PASTOR’S PERSPECTIVE: Faith — Keep your eyes on Jesus

Last Updated on January 28, 2018 by Editor

They tell us that among the most disliked words and phrases from 2017 are “fake news,” “going forward” and  “no offense but.”

Truly, in this still fairly new year of 2018, one word that remains important in our lives is “faith.”

If you are reading this quarterly publication, then you most probably are a person of faith to one degree or another.

Faith can be explained as the substance of things hoped for — the evidence of things not seen — a biblical way of understanding it.

But what is faith?

In January 1915, the ship Endurance was trapped in the ice of Antarctica. The group of polar explorers led by Capt. Shackleton survived and managed to reach an island and stayed on that uninhabited place for more than three months.

A small number of them ventured out in a small lifeboat for 800 miles looking for help. After four more months, Shackleton came back for the original men and saved them all.

What held them together and caused them to survive was their faith and hope in their captain.

Our Christian and Catholic faith moves us to put our hope and trust in the person of Christ Jesus. The Lord is our captain. We the faithful are in the same boat, touched by the challenges and troubles of living as well as the blessings and good things.

Sometimes, faith can even become stronger and more vibrant when it is tested by some dilemma. Sometimes, faith becomes more intense after a period of severe doubt.

Most of the time faith simply is lived out by keeping your eyes on the Lord and his ways.

Once, when hiking in the rain forest of Puerto Rico, walking over a rope bridge suspended high in the air, I was a bit scared. The guide said, “Fix your eyes on me; don’t look down.”

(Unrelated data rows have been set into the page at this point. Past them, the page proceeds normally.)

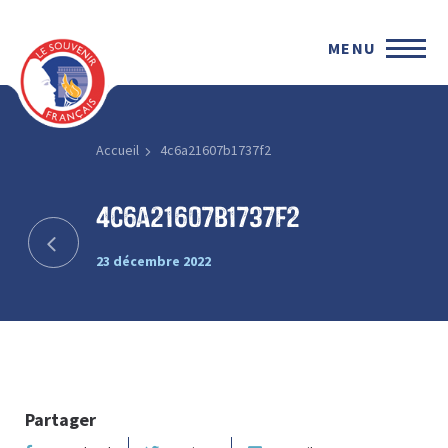
MENU
Accueil
4c6a21607b1737f2
4c6a21607b1737f2
23 décembre 2022
Partager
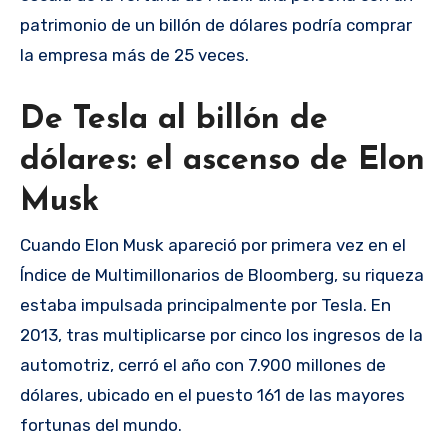
patrimonio de un billón de dólares podría comprar
la empresa más de 25 veces.
De Tesla al billón de
dólares: el ascenso de Elon
Musk
Cuando Elon Musk apareció por primera vez en el
Índice de Multimillonarios de Bloomberg, su riqueza
estaba impulsada principalmente por Tesla. En
2013, tras multiplicarse por cinco los ingresos de la
automotriz, cerró el año con 7.900 millones de
dólares, ubicado en el puesto 161 de las mayores
fortunas del mundo.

That’s a helpful posture and stance for the faithful person — keep your eyes on Jesus.

Real faith usually involves some risk, too. Real faith also makes itself known by the good works and practical expressions the spin off from a genuine and true faith.

An old church hymn spoke of it this way:

“Faith is the power that prompts us to go and give to the hungering bread. Faith means much more than a doctrine or two. For faith without works is all but dead.”

The word “faith” never will be picked as an annoying word in this year of any other year.